**EXERCISE AIM**
Extract from the entries below, exactly as given, only the lines from the line containing "bezoekersgegevens, om onze" to the line containing "2020 al bijna", both lines included.

**RECORDS SUPPLIED**
==*==
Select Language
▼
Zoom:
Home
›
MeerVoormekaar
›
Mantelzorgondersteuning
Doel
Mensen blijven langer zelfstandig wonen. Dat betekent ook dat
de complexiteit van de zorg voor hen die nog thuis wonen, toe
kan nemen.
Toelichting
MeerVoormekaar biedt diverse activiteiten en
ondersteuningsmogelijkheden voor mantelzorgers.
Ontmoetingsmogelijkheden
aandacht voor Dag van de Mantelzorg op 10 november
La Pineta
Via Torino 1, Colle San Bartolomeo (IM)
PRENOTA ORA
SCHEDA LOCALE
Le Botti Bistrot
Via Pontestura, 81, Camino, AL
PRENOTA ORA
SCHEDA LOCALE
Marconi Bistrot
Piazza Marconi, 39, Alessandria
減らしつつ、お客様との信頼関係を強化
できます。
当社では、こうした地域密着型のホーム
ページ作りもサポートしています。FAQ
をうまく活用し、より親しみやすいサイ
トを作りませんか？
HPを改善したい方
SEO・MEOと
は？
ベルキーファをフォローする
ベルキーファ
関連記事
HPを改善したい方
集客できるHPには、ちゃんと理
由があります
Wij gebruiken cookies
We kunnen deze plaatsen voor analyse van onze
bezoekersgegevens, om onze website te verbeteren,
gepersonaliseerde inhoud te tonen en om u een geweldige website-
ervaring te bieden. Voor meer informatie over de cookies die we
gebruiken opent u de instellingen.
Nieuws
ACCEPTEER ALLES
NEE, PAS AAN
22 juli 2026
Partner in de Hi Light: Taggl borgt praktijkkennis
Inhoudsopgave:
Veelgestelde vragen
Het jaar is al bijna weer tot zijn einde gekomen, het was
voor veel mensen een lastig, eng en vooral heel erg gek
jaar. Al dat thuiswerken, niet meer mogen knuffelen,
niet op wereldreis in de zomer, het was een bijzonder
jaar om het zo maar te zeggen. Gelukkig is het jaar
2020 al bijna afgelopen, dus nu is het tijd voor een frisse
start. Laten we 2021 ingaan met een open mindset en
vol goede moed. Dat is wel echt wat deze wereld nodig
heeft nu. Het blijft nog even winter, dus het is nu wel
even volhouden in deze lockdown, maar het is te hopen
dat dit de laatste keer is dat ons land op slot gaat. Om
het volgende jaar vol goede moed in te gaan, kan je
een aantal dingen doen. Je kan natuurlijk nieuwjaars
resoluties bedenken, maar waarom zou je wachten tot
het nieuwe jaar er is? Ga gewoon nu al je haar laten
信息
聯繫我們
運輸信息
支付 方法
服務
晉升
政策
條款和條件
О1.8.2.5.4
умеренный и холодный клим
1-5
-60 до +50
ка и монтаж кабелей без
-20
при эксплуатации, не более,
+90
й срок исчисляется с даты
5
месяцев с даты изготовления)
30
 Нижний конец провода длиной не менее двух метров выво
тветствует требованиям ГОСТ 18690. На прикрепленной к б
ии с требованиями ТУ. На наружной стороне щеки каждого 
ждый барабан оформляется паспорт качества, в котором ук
==*==
**SOLUTION**
bezoekersgegevens, om onze website te verbeteren,
gepersonaliseerde inhoud te tonen en om u een geweldige website-
ervaring te bieden. Voor meer informatie over de cookies die we
gebruiken opent u de instellingen.
Nieuws
ACCEPTEER ALLES
NEE, PAS AAN
22 juli 2026
Partner in de Hi Light: Taggl borgt praktijkkennis
Inhoudsopgave:
Veelgestelde vragen
Het jaar is al bijna weer tot zijn einde gekomen, het was
voor veel mensen een lastig, eng en vooral heel erg gek
jaar. Al dat thuiswerken, niet meer mogen knuffelen,
niet op wereldreis in de zomer, het was een bijzonder
jaar om het zo maar te zeggen. Gelukkig is het jaar
2020 al bijna afgelopen, dus nu is het tijd voor een frisse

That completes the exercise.